## Document layout detection data
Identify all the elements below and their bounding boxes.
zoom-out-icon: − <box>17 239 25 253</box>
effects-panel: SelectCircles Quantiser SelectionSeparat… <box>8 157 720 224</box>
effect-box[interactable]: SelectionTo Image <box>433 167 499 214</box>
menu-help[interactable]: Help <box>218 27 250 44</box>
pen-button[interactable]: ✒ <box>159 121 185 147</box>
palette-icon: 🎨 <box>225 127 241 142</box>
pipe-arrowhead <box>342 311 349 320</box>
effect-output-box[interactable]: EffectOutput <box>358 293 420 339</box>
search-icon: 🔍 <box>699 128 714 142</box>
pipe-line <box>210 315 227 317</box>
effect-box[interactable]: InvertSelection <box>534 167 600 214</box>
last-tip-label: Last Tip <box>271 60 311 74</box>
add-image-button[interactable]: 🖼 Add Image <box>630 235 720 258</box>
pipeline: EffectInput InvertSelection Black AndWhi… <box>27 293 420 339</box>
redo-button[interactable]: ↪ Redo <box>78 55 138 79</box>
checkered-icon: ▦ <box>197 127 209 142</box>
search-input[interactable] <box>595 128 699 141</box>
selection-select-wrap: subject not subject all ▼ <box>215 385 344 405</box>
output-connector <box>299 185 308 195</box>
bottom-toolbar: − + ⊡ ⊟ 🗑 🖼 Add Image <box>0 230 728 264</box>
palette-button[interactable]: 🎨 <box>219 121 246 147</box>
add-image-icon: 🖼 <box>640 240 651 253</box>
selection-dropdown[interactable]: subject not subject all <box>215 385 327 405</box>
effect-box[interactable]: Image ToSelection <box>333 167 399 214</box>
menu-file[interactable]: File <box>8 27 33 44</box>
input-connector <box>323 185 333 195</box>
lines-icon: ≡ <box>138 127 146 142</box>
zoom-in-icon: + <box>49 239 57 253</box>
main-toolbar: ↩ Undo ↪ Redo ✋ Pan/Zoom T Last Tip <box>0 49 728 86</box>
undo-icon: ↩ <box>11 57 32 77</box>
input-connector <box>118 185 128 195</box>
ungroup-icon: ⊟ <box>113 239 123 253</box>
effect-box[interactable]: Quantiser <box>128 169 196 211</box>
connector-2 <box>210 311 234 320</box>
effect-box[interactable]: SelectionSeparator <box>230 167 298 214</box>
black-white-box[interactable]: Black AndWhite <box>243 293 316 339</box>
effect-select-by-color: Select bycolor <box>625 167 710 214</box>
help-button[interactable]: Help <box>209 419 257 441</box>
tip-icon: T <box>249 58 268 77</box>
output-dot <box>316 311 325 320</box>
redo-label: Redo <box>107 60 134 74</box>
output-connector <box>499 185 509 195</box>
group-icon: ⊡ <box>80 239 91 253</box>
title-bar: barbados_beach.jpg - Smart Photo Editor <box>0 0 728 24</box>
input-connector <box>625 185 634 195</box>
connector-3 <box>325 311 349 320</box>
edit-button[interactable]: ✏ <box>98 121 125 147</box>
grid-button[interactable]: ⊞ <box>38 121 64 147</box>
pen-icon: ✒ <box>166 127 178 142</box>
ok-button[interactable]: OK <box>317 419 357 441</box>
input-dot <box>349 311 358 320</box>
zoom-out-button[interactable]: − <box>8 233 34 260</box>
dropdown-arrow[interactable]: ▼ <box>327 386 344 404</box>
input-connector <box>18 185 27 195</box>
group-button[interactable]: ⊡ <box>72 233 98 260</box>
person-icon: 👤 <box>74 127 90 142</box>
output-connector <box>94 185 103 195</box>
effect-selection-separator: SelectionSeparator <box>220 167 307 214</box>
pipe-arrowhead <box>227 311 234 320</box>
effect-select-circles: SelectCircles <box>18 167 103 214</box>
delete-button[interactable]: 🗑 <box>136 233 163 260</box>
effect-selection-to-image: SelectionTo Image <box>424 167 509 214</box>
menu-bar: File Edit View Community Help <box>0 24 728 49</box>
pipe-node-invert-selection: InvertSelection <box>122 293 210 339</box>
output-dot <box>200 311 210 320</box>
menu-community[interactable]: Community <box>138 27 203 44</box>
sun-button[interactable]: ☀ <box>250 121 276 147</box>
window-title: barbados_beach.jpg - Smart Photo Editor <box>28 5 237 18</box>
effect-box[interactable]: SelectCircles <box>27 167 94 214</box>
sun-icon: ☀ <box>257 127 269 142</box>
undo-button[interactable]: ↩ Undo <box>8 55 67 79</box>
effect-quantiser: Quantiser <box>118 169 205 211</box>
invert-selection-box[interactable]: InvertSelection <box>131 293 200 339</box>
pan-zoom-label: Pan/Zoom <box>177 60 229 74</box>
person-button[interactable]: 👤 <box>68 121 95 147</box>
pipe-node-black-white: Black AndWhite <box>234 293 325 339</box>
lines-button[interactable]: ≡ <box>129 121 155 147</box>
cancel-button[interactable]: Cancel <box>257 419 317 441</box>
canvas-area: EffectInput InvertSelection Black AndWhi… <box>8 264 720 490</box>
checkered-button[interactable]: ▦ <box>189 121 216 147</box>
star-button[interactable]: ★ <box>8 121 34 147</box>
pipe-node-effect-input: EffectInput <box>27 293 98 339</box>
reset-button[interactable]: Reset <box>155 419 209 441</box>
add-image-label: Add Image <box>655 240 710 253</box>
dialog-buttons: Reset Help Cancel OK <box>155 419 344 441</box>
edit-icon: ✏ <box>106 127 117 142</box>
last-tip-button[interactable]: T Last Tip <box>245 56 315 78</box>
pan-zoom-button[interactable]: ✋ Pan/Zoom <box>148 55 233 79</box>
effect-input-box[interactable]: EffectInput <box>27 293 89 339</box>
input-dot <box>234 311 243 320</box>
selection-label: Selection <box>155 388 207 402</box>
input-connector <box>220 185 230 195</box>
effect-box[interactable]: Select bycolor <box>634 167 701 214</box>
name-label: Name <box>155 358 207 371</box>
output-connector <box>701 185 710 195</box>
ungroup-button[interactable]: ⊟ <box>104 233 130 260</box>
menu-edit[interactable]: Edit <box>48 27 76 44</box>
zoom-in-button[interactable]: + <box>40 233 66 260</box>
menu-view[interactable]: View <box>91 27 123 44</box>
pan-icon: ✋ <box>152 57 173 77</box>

--

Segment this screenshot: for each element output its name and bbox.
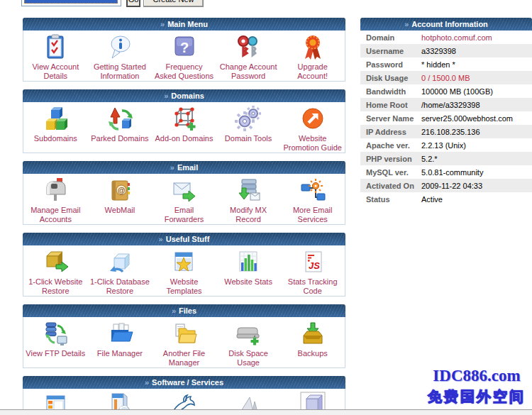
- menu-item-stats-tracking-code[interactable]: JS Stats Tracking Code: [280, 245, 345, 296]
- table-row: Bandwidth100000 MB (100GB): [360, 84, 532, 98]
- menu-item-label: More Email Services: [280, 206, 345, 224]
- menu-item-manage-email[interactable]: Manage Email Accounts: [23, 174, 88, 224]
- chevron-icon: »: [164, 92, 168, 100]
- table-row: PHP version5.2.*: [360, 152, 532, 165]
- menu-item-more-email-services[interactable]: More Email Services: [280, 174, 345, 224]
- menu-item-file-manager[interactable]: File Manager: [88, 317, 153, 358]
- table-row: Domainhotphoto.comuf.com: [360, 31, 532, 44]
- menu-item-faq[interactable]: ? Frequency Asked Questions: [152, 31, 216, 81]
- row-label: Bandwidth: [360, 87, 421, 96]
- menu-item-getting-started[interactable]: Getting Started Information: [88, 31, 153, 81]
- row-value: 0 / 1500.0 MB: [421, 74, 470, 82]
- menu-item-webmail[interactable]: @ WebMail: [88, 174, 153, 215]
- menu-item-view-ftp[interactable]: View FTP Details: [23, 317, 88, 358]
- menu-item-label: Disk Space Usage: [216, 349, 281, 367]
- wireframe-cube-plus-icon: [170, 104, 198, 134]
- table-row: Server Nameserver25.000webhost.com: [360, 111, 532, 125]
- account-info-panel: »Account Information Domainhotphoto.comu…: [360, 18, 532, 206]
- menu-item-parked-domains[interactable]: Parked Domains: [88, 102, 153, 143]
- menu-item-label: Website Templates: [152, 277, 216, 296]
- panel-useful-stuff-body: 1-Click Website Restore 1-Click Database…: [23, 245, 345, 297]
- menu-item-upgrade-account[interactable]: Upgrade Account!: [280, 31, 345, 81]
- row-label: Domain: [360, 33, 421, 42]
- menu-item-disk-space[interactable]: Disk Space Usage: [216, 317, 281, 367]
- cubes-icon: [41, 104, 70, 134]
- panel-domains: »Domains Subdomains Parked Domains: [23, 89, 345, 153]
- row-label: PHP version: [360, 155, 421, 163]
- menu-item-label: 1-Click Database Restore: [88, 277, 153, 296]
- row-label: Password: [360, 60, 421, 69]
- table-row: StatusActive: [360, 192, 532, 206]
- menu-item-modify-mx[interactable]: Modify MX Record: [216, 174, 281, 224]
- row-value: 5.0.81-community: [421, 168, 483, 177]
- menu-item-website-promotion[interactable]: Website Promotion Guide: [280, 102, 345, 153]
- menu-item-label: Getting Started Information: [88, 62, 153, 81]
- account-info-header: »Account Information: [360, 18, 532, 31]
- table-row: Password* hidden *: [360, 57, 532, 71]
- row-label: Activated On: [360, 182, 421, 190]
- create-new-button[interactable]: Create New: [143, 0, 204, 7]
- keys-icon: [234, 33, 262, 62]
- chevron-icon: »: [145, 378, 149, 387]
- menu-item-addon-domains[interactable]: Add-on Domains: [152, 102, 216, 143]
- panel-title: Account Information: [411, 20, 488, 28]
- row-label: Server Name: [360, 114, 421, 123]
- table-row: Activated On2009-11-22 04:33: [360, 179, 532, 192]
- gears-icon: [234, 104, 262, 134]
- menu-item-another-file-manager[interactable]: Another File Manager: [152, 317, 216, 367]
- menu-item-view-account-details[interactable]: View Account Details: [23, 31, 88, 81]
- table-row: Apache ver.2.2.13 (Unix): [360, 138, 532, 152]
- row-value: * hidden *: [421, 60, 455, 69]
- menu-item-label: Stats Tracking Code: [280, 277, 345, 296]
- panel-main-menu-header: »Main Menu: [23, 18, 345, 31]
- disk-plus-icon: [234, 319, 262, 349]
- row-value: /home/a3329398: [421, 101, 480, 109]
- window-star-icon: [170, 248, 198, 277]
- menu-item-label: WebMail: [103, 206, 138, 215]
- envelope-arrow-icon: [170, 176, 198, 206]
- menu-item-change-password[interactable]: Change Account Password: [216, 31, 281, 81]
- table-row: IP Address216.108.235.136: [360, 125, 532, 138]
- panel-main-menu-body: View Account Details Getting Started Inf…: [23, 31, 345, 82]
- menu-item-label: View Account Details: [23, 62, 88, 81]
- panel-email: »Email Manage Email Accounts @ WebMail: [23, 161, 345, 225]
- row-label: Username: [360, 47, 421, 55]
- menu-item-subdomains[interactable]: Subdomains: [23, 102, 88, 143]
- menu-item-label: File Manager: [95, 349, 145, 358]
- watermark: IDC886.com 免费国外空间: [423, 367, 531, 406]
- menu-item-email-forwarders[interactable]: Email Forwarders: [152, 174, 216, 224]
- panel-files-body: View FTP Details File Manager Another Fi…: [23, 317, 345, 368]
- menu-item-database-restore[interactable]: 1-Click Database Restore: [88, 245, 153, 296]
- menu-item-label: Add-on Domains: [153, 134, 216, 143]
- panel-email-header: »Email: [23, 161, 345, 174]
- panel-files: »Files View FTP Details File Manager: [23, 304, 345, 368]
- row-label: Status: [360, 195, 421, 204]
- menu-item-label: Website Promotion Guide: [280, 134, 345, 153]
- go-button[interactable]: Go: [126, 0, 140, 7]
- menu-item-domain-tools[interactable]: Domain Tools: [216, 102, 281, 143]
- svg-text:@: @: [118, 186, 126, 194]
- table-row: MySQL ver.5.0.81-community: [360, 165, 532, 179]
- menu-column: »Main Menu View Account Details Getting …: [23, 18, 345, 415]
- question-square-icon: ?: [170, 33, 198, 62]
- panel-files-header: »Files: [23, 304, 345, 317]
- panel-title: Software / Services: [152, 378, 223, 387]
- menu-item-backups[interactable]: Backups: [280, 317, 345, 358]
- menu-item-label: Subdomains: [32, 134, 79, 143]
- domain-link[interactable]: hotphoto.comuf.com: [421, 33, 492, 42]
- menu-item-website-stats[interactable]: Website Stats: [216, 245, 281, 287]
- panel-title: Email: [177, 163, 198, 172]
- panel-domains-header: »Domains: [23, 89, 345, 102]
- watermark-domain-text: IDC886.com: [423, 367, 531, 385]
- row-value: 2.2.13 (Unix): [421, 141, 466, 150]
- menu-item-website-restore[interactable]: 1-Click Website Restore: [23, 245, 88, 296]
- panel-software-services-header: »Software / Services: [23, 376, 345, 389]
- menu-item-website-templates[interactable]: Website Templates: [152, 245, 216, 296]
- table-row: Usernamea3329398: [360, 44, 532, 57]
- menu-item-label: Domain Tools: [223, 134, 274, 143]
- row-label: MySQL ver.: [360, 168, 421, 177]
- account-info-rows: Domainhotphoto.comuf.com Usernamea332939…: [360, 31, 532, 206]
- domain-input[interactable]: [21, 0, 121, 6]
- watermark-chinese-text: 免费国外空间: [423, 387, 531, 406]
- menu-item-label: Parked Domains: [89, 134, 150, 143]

## Work required
Your response should contain each line of the entries above that holds the string "SelectionTo".

## Result of the exercise
effect-box[interactable]: SelectionTo Image <box>433 167 499 214</box>
effect-selection-to-image: SelectionTo Image <box>424 167 509 214</box>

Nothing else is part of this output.